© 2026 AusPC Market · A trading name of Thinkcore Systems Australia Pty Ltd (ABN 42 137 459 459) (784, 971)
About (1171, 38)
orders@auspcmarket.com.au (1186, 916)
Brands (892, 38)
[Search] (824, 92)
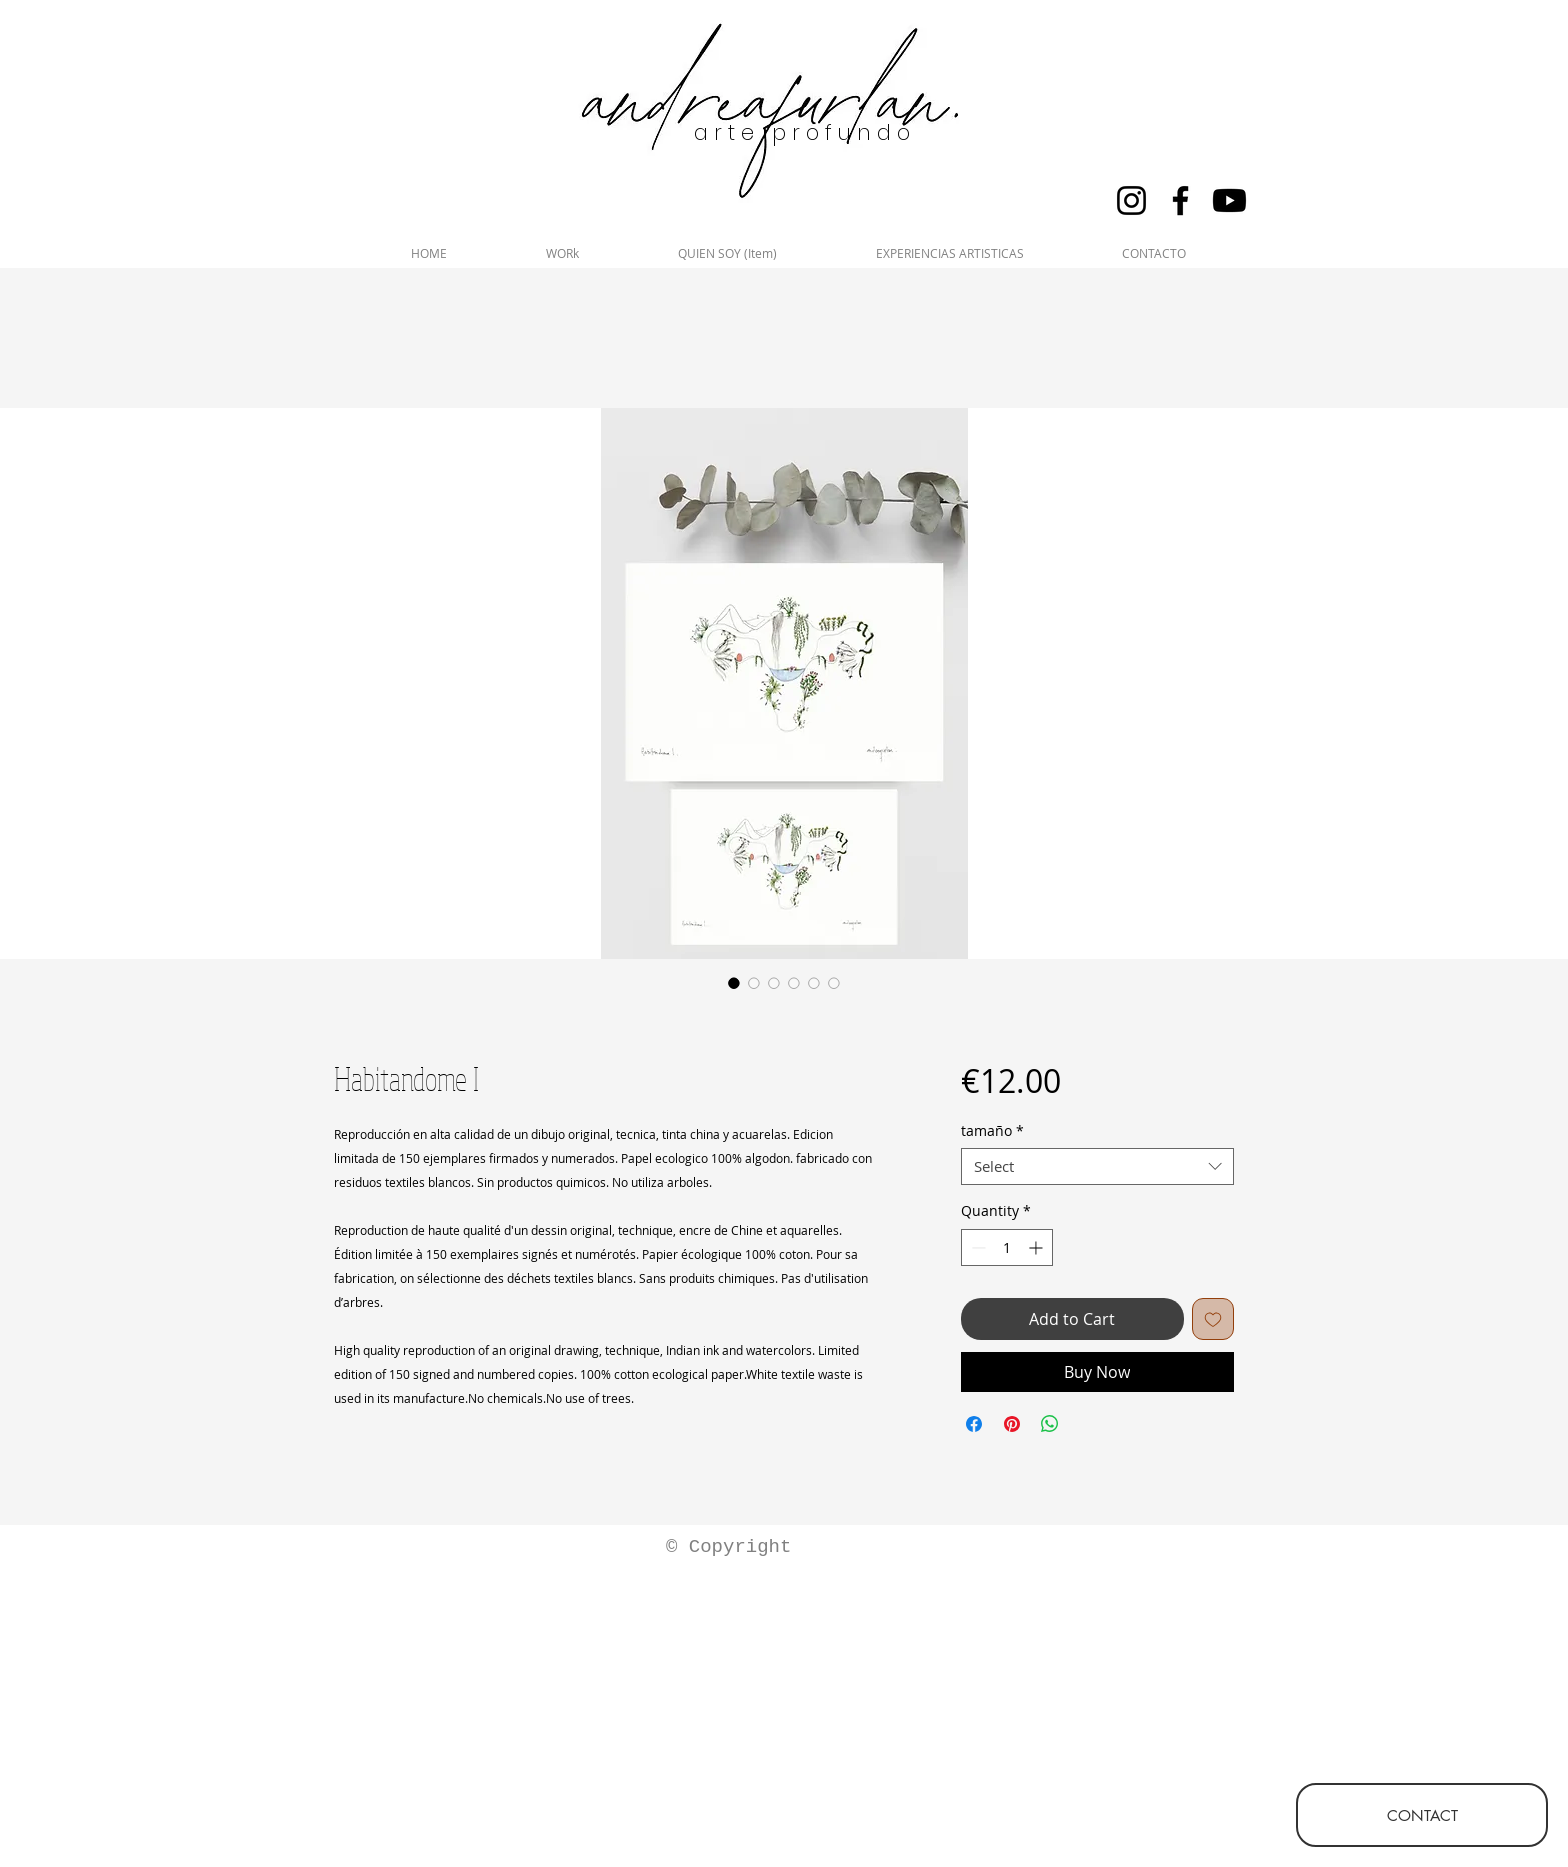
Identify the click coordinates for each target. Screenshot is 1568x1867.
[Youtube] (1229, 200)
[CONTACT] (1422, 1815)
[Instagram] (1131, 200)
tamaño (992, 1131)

_TASK TO CARRY OUT_.
Each line above must be repeated exactly in the answer, with pictures omitted.

_TASK ANSWER_.
© 2026 AusPC Market · A trading name of Thinkcore Systems Australia Pty Ltd (ABN 42 137 459 459) (784, 971)
About (1171, 38)
orders@auspcmarket.com.au (1186, 916)
Brands (892, 38)
[Search] (824, 92)
Identify the click coordinates for each target. Screenshot is 1568x1867.
[Youtube] (1229, 200)
[CONTACT] (1422, 1815)
[Instagram] (1131, 200)
tamaño (992, 1131)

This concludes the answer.